### What needs to be done
Print the records below exactly, omitting all pictures.

### Records supplied
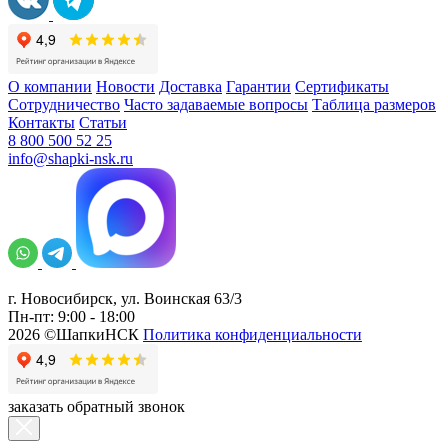
О компании
Новости
Доставка
Гарантии
Сертификаты
Сотрудничество
Часто задаваемые вопросы
Таблица размеров
Контакты
Статьи
8 800 500 52 25
info@shapki-nsk.ru
г. Новосибирск, ул. Воинская 63/3
Пн-пт: 9:00 - 18:00
2026 ©ШапкиНСК
Политика конфиденциальности
заказать обратный звонок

### Task solution
О компании
Новости
Доставка
Гарантии
Сертификаты
Сотрудничество
Часто задаваемые вопросы
Таблица размеров
Контакты
Статьи
8 800 500 52 25
info@shapki-nsk.ru
г. Новосибирск, ул. Воинская 63/3
Пн-пт: 9:00 - 18:00
2026 ©ШапкиНСК
Политика конфиденциальности
заказать обратный звонок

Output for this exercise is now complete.